Was out for a ride yesterday when my chain starting ratcheting as it was too loose. Got home and ripped everything apart and found almost no oil in the case. Chain is stretched but gears look ok. I'm thinking the bearings are probably near death as they ran without oil for sometime, they still look ok and haven't started to come apart. I'm wondering what the procedure is to replace upper and lower chaincase bearing. Does the track need to come out?
 
Track stays in, release tension on it. You might need to pull the rear idler axle and wheels to get enough slack. unbolt speedo drive housing and remove bearing retainer, (bearing is pressed on shaft). slide drive shaft over until you have clearance for the chaincase to come out. The track has to be all the up and forward in the tunnel to let the shaft slide over.
 
chaincase

No the oil was not even touching the bottom sprocket, the chain is in rough shape, I'm thinking I should do chain and sprockets together even though the sprockets look ok? Do these bearings rely on oil splash for lube? They look ok too but who knows for how long. My cover did not have the update done to it even though Polaris insisted all updates were done.
 
Greetings MustangDoug,

Good tips from the other sledheads.

Offered for your consideration -

I learned this the hard way, if this ever happens again as soon as you hear your chain jump the teeth on your sprockets, immediately adjust the slack out of your chain. Loosen your back-up nut and twist in the adjuster bolt by hand until the chain is tight then back out 1/8 turn + - set back-up nut. I've used two stroke oil in the chain case to limp back to the truck, I realize the two stroke oil is not the best however it is better than nothing.

Some bearings used in chain cases are sealed, minimizing the amount of metal that could slip through and cause bearing failure...I would recommend replacing your bearings.
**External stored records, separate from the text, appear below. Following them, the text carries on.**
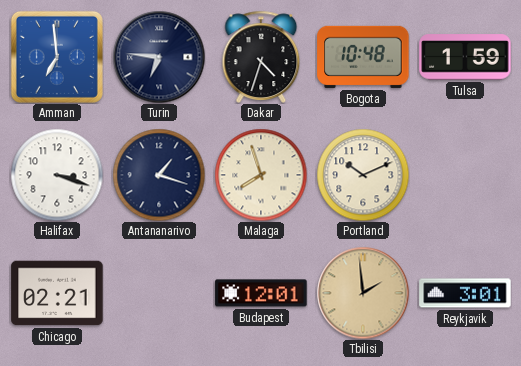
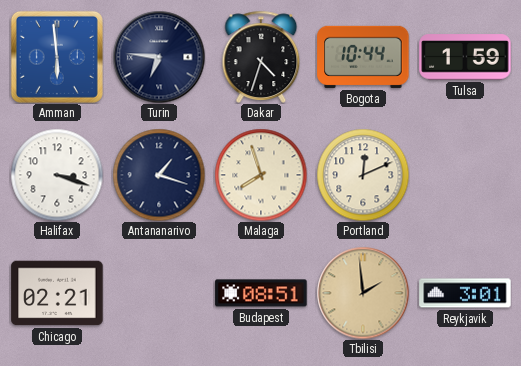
Amman: 6:59 -> 5:59
Bogota: 10:48 -> 10:44
Portland: 10:11 -> 12:11
Budapest: 12:01 -> 08:51
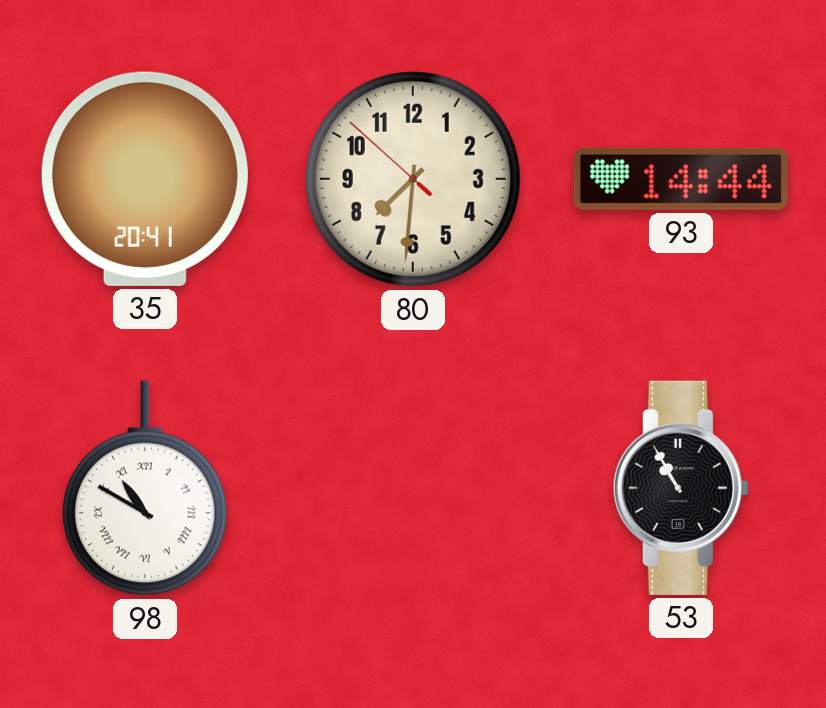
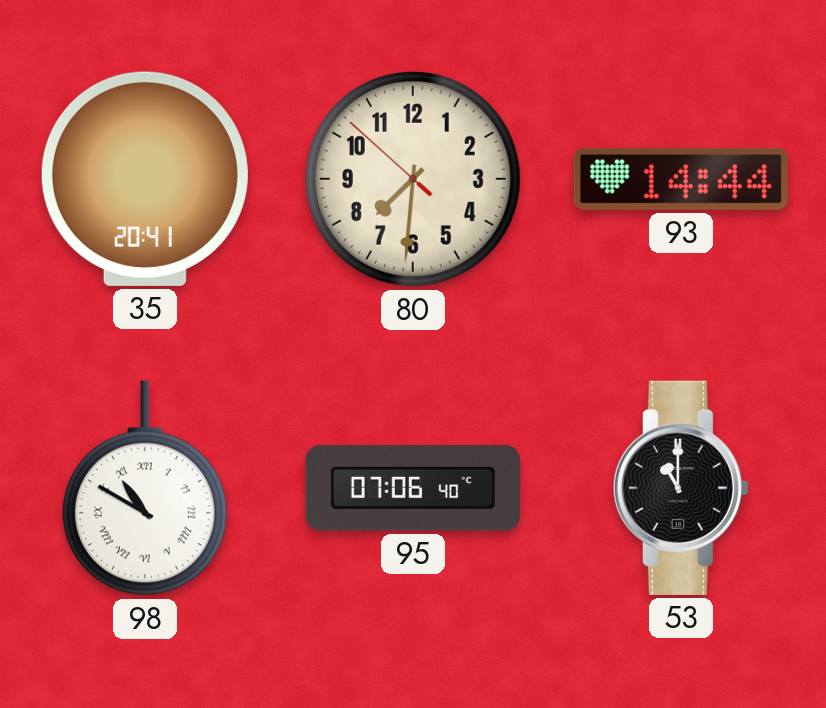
95: none -> 07:06
53: 10:55 -> 11:00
You successfully limped your sled back to your truck, nice job! More than one sledhead has had the chain come apart and taken out their chain case housing.

In the States I would take my bearings to a Kaman bearing vendor you can purchase the bearings cheaper than going to your local Snowmobile dealer.
Check your seals behind your bearings for nicks or indication of heat.
You should be able to gently drive your bearings out with a punch & hammer from the back side of the chain case.
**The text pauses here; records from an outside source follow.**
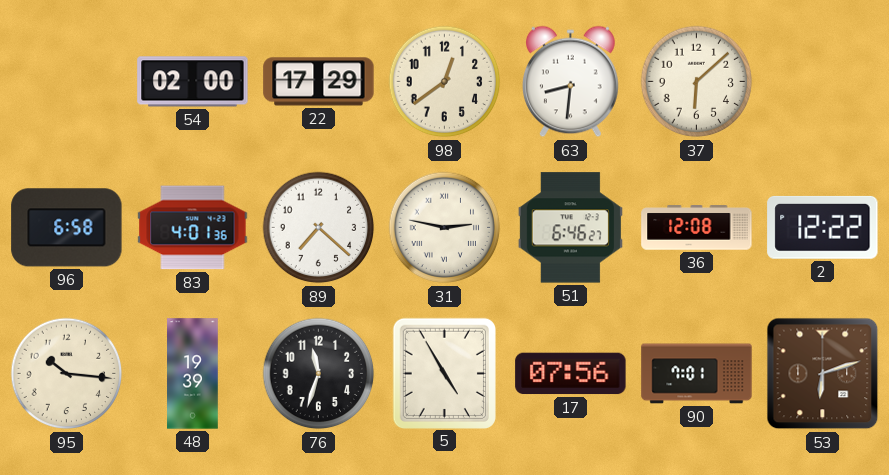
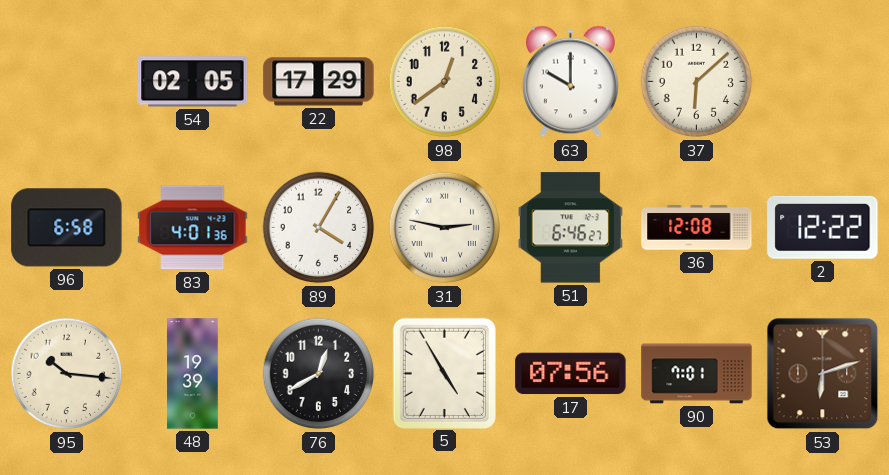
54: 02:00 -> 02:05
63: 8:31 -> 10:00
89: 7:22 -> 4:05
76: 11:33 -> 12:40
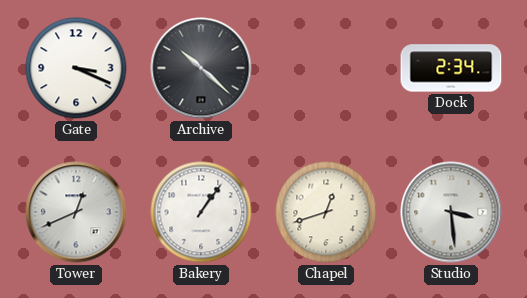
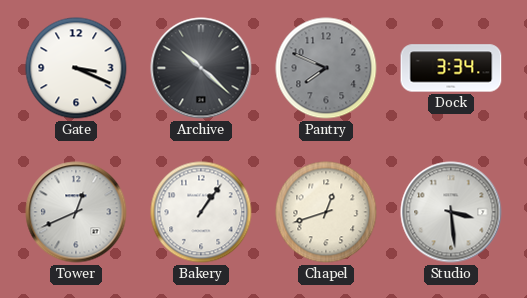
Pantry: none -> 7:49
Dock: 2:34 -> 3:34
Going back together dry fit your bearings find a 3/4 drive socket...1 3/8+- that can be used to gently seat the bearing in the chain case up to your seal, a piece of wood will work as well. Before you use the socket trick I like to put the bearings in the freezer overnight. Lay your clean chain case assembly out with support tools and pre-lube the bearing housing. I use a small propane bottle torch and apply heat to the entire chain case housing until the chain case is warm to the touch but no flame directly on the seals. Between freezing your bearings and applying heat to the chain case housing the bearing will slide into the chain case easier but you will more than likely need to provide a few love taps with a hammer and socket. Pay special attention to the placement of your bearing to the chain case keeping everything square.

Good luck with your project.

Craig.
 
No the oil was not even touching the bottom sprocket, the chain is in rough shape, I'm thinking I should do chain and sprockets together even though the sprockets look ok? Do these bearings rely on oil splash for lube? They look ok too but who knows for how long. My cover did not have the update done to it even though Polaris insisted all updates were done.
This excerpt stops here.